Task details
Give again the line that contains "Kaikki Juntulan-tuotteet", plus every line after it to the end of the records, unchanged.

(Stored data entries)
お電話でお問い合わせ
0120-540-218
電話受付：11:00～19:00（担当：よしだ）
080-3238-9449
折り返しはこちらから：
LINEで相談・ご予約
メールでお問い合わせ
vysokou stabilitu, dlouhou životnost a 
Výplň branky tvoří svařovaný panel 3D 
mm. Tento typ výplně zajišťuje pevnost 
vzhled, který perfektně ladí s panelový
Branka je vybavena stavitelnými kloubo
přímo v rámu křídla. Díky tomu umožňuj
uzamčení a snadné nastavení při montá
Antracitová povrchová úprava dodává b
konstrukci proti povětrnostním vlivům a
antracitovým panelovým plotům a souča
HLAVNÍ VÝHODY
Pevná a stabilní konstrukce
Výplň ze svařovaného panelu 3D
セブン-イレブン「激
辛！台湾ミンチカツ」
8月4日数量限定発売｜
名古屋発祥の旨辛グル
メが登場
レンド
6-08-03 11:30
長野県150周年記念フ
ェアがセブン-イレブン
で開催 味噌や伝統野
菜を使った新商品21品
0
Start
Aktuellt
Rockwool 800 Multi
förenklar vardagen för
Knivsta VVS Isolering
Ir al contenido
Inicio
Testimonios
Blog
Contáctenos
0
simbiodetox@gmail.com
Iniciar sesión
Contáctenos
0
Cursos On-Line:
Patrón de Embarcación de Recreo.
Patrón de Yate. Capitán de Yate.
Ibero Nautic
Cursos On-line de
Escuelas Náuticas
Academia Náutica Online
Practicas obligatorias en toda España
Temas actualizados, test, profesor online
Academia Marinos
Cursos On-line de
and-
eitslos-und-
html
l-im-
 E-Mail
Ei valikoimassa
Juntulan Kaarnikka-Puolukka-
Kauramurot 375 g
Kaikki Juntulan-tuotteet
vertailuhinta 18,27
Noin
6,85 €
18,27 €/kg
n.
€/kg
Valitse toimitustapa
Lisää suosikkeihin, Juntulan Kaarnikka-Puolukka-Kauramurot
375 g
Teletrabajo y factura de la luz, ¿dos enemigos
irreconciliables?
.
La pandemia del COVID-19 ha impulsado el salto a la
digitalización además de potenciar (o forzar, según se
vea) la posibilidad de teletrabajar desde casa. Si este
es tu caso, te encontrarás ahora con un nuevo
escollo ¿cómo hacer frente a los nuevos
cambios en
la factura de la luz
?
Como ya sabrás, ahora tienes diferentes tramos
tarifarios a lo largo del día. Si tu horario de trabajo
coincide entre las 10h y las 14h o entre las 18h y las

Response
Kaikki Juntulan-tuotteet
vertailuhinta 18,27
Noin
6,85 €
18,27 €/kg
n.
€/kg
Valitse toimitustapa
Lisää suosikkeihin, Juntulan Kaarnikka-Puolukka-Kauramurot
375 g
Teletrabajo y factura de la luz, ¿dos enemigos
irreconciliables?
.
La pandemia del COVID-19 ha impulsado el salto a la
digitalización además de potenciar (o forzar, según se
vea) la posibilidad de teletrabajar desde casa. Si este
es tu caso, te encontrarás ahora con un nuevo
escollo ¿cómo hacer frente a los nuevos
cambios en
la factura de la luz
?
Como ya sabrás, ahora tienes diferentes tramos
tarifarios a lo largo del día. Si tu horario de trabajo
coincide entre las 10h y las 14h o entre las 18h y las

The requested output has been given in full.